The Hockey Boy Breakfast started innocently.
When we were billets (We billet the hockey boys, and we call them “our billets.” They might call us billet parents. Everyone is flexible with the words.) for the Lone Star Brahmas in North Richland Hills, we had four boys staying with us for the season. Feeding four teenage hockey players breakfast on a Friday morning seemed reasonable. Noble, even.
Somewhere between “Sure, you guys can come over” and “Why are there 11 giants in my kitchen?” the ranks swelled.
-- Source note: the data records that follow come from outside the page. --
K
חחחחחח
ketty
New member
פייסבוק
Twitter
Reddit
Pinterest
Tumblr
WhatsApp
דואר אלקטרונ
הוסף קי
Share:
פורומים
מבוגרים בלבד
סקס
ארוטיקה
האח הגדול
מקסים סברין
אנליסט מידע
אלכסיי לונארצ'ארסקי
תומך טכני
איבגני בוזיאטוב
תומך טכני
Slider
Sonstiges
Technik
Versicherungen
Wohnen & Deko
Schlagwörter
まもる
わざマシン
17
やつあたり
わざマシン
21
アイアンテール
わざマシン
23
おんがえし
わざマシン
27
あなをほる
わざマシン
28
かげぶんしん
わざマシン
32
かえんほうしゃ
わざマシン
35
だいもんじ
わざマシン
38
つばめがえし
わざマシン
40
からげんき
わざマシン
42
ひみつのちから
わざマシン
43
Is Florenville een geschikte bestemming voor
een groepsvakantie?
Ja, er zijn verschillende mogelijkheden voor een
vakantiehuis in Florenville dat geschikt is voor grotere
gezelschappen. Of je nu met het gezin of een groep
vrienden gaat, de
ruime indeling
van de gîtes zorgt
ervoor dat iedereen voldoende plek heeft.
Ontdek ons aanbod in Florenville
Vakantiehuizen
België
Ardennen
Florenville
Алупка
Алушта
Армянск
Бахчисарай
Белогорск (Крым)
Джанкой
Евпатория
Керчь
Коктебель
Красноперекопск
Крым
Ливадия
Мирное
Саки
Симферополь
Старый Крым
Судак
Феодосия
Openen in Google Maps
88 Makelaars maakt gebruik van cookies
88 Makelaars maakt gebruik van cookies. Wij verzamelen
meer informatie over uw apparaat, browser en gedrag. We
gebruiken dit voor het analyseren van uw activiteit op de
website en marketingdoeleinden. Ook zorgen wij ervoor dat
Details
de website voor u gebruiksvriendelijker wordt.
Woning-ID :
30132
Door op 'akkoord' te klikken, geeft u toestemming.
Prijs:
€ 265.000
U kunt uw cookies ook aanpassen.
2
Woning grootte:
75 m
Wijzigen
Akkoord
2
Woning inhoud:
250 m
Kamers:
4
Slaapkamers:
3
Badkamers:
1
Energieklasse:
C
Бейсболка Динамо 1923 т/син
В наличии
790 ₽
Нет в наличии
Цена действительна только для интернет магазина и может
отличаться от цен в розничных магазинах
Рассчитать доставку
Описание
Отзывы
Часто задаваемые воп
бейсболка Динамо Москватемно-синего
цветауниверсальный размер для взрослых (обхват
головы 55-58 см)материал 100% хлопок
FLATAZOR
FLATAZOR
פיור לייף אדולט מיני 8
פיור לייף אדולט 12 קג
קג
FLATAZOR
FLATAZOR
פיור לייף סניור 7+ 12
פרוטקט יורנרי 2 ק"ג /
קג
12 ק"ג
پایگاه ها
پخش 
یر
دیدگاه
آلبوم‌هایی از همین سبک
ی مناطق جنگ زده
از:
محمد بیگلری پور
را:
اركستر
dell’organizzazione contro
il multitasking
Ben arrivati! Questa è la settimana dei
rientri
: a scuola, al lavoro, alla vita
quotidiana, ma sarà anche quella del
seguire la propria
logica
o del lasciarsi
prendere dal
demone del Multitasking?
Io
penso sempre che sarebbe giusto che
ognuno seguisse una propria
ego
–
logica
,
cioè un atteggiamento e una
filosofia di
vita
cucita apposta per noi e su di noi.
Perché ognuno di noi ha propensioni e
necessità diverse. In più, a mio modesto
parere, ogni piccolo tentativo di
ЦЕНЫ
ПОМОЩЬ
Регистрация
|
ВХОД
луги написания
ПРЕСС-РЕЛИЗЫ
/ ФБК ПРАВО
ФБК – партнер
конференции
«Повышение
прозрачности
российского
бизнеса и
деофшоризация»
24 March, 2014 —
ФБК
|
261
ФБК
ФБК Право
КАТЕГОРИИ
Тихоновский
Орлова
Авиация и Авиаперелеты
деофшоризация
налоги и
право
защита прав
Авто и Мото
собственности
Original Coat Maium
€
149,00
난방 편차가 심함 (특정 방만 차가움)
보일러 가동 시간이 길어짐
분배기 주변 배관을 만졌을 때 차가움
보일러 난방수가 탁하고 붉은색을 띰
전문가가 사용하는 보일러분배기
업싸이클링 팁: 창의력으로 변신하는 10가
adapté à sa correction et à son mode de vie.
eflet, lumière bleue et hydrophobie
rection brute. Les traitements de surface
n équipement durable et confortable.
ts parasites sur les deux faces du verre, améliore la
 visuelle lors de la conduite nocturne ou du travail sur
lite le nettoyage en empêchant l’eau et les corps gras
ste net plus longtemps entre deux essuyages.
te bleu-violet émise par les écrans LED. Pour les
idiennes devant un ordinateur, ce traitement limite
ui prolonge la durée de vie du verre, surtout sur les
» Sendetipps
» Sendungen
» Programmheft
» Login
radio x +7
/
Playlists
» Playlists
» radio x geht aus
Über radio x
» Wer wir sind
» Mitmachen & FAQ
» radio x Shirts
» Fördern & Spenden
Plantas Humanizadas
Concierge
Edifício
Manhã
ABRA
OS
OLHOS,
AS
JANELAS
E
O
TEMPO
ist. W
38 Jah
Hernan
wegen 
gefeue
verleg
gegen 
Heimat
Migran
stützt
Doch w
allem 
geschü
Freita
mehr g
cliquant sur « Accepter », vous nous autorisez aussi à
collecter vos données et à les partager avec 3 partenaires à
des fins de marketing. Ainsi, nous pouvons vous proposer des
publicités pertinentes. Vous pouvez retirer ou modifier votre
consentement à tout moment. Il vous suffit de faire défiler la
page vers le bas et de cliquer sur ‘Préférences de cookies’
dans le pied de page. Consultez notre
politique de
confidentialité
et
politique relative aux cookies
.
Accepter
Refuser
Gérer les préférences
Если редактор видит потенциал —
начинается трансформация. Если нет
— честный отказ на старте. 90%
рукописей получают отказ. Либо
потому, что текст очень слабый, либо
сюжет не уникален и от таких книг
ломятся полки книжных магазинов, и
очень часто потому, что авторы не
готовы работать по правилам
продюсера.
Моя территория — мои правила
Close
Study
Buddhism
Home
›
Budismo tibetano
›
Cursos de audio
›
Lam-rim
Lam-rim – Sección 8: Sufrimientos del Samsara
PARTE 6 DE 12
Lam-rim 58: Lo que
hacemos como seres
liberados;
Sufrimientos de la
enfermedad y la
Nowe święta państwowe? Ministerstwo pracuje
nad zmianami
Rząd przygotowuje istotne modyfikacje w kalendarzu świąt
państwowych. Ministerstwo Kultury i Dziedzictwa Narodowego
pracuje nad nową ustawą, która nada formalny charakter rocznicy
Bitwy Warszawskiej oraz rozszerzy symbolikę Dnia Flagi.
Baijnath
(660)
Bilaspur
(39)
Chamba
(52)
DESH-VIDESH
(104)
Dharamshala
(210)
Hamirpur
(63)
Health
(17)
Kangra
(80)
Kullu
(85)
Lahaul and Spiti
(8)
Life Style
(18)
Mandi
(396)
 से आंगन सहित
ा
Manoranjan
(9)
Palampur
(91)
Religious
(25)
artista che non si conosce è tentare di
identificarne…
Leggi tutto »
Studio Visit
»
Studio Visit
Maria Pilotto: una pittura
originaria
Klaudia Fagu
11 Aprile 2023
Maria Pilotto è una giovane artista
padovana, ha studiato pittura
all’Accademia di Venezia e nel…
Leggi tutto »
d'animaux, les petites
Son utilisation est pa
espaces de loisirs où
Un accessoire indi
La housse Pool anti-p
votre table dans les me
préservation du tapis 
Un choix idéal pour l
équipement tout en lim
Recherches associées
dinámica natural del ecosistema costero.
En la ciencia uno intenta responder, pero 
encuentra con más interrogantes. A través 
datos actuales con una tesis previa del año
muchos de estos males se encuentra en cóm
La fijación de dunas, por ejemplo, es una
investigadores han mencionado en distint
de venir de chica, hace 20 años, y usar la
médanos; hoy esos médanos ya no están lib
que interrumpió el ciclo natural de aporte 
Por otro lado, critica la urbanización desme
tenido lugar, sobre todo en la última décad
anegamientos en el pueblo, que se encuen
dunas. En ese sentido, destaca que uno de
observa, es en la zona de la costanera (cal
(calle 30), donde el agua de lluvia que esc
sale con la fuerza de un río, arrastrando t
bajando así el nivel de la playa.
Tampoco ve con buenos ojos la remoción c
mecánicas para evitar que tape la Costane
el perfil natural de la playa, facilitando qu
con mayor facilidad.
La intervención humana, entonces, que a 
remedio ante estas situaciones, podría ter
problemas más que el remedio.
By mid-season, 8–12 boys would drift in every Friday after their morning skate before a home game. They didn’t knock so much as appear, all six-foot-three in team-issued hoodies with some smaller guys with equal appetites.
And just like that, it became a tradition.
The Menu (We Don’t Cut Corners)
The core lineup has never changed: bacon, pancakes, eggs, and orange juice.
This is not a minimalist operation.
When egg prices briefly required a small business loan, we did not flinch. We accepted a few donations from parents, yes — but corners were not cut. If anything, we leaned in harder.
Time crunch? French toast casserole goes in the oven.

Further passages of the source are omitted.